● WHAT YOU ARE ASKED TO DO
Please copy out every line in the entries that includes the word "щебень".

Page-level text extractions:

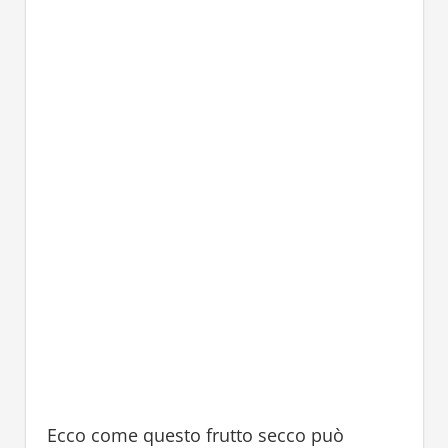
Ecco come questo frutto secco può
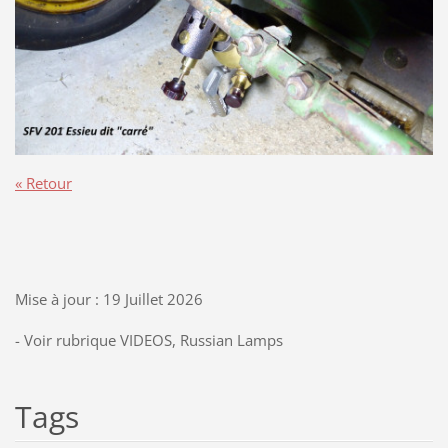
« Retour
Mise à jour : 19 Juillet 2026
- Voir rubrique VIDEOS, Russian Lamps
Tags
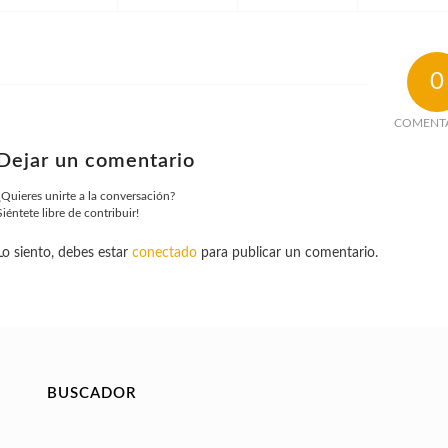
0
COMENT
Dejar un comentario
¿Quieres unirte a la conversación?
Siéntete libre de contribuir!
Lo siento, debes estar
conectado
para publicar un comentario.
BUSCADOR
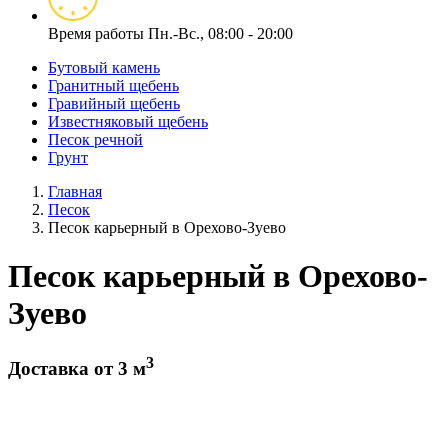
Время работы
Пн.-Вс., 08:00 - 20:00
Бутовый камень
Гранитный щебень
Гравийный щебень
Известняковый щебень
Песок речной
Грунт
Главная
Песок
Песок карьерный в Орехово-Зуево
Песок карьерный в Орехово-
Зуево
3
Доставка от 3 м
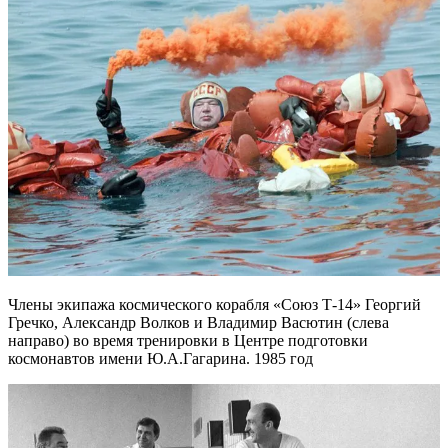
Члены экипажа космического корабля «Союз Т-14» Георгий
Гречко, Александр Волков и Владимир Васютин (слева
направо) во время тренировки в Центре подготовки
космонавтов имени Ю.А.Гагарина. 1985 год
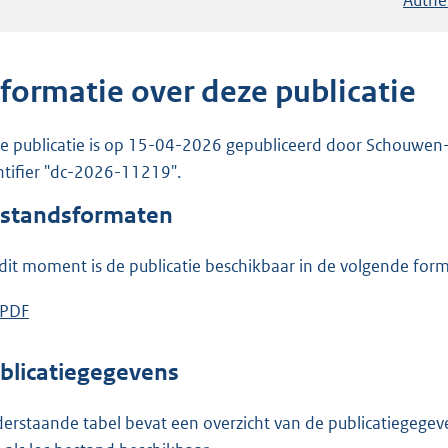
nformatie over deze publicatie
e publicatie is op 15-04-2026 gepubliceerd door Schouwen-Du
ntifier "dc-2026-11219".
standsformaten
dit moment is de publicatie beschikbaar in de volgende for
D
PDF
b
o
e
w
s
blicatiegegevens
n
t
l
a
erstaande tabel bevat een overzicht van de publicatiegegeven
o
n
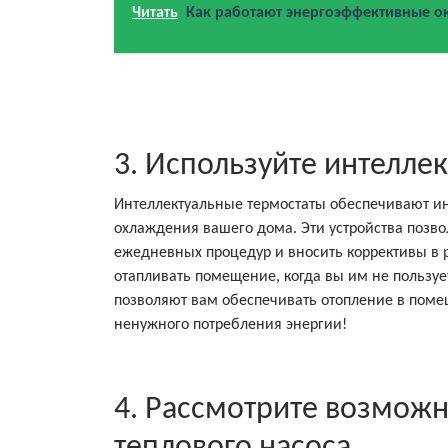
Читать
Как работают энергоэффективные о
3. Используйте интелле
Интеллектуальные термостаты обеспечивают ин
охлаждения вашего дома. Эти устройства позв
ежедневных процедур и вносить коррективы в 
отапливать помещение, когда вы им не пользуе
позволяют вам обеспечивать отопление в помеще
ненужного потребления энергии!
4. Рассмотрите возмож
теплового насоса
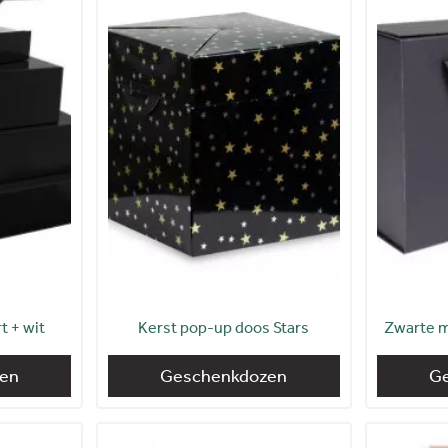
 + wit
Kerst pop-up doos Stars
Zwarte m
en
Geschenkdozen
G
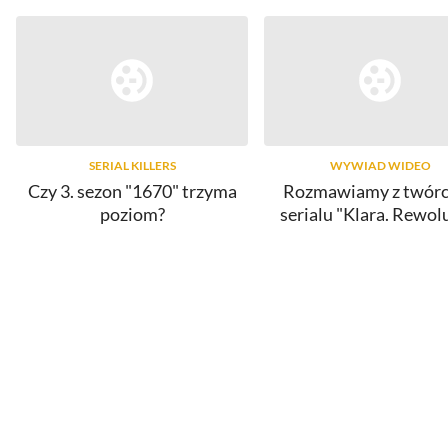
SERIAL KILLERS
WYWIAD WIDEO
Czy 3. sezon "1670" trzyma
Rozmawiamy z twór
poziom?
serialu "Klara. Rewol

● ANSWER TO THE EXERCISE
Гранитный щебень
Гравийный щебень
Известняковый щебень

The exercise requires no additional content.